En lo alto de una colina cubierta de viñedos, el antiguo castillo de Sant Sadurní permanecía en silencio la mayor parte del tiempo, salvo por el bullicio nocturno de sus habitantes secretos: los duendes. Estos pequeños seres mágicos habían habitado el castillo durante siglos, escondiéndose entre sus muros de piedra y sus torres en ruinas. Aunque eran traviesos, eran inofensivos y preferían pasar sus días en actividades tranquilas y soñadoras.
Por las tardes, después de asegurarse de que ningún humano rondaba, los duendes se reunían en la sala principal, iluminada por la luz del crepúsculo que se colaba por las ventanas rotas. Allí, con cartas hechas a mano de hojas secas y tintas de bayas, jugaban interminables partidas de naipes. Se reían con carcajadas diminutas, regañaban en broma al más tramposo de ellos, y competían para ver quién podía inventar las reglas más absurdas.

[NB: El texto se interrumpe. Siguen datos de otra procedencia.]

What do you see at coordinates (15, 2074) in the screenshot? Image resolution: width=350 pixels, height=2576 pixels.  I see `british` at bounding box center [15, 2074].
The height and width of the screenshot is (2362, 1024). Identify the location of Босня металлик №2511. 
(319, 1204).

Sin embargo, cuando el juego se calmaba, los duendes se sumergían en una actividad más profunda. Soñaban con su descendencia: generaciones de pequeños duendes que, algún día, seguirían habitando el castillo y mantendrían viva su magia. Algunos hablaban de construir nuevos escondites en las torres caídas, otros fantaseaban con enseñarles a volar sobre hojas de parra o hacer travesuras sin ser descubiertos.

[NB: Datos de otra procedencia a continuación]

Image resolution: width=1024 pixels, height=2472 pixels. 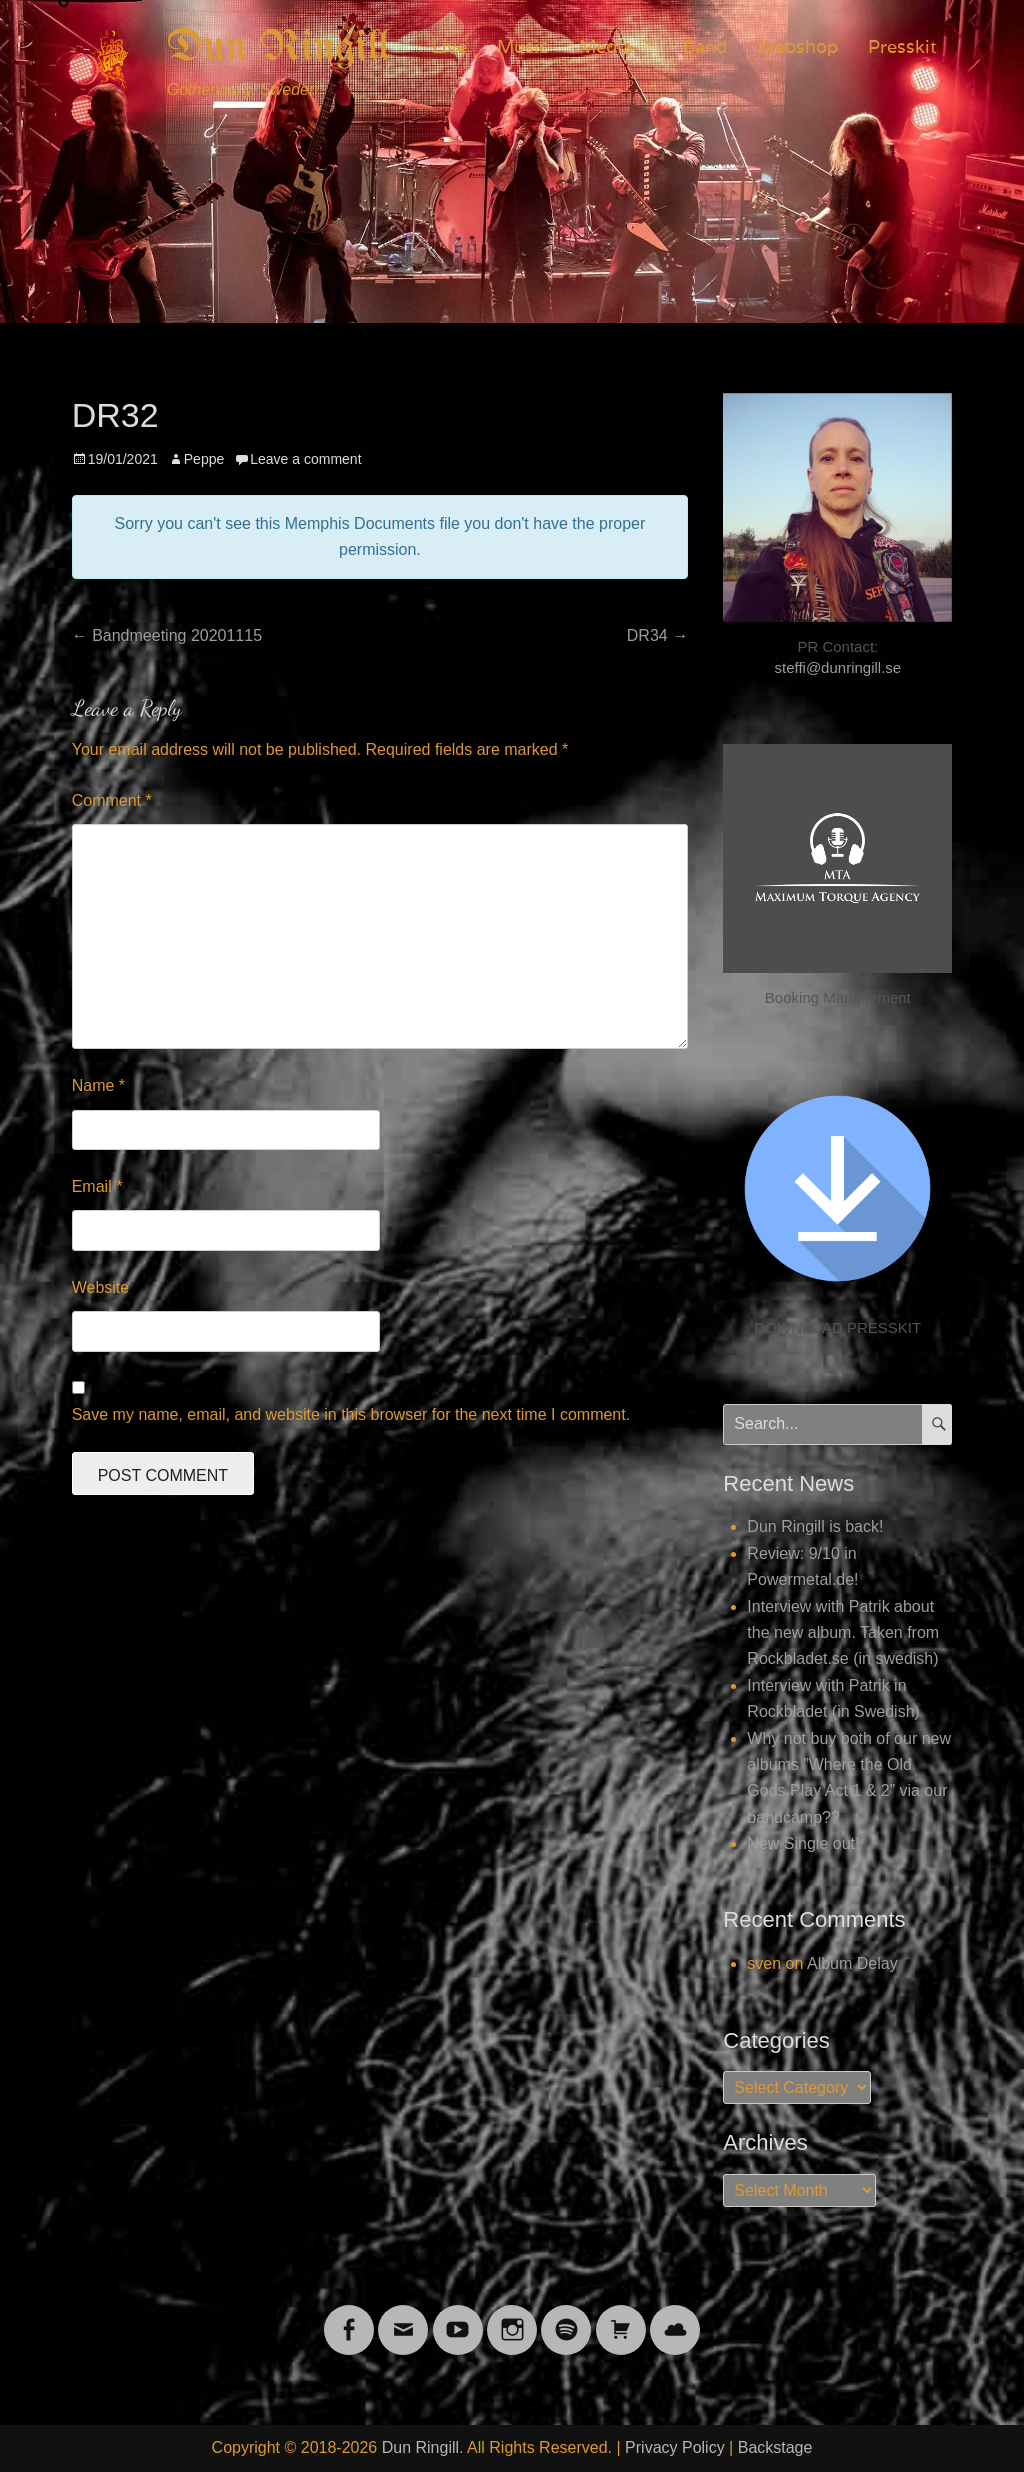 I want to click on Backstage, so click(x=775, y=2447).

Una noche, un duende llamado Fonsi, el más viejo de todos, compartió una visión: “Vendrán tiempos en los que nuestro castillo estará lleno de vida otra vez, y nuestros pequeños correrán entre los muros como antes.” Los demás duendes, emocionados, brindaron con copas hechas de bellotas, llenas de néctar de flores.
El castillo de Sant Sadurní, aunque parecía vacío a los ojos humanos, era un hogar lleno de risas, sueños y esperanza, todo gracias a los pequeños habitantes que lo mantenían vivo en su propia magia.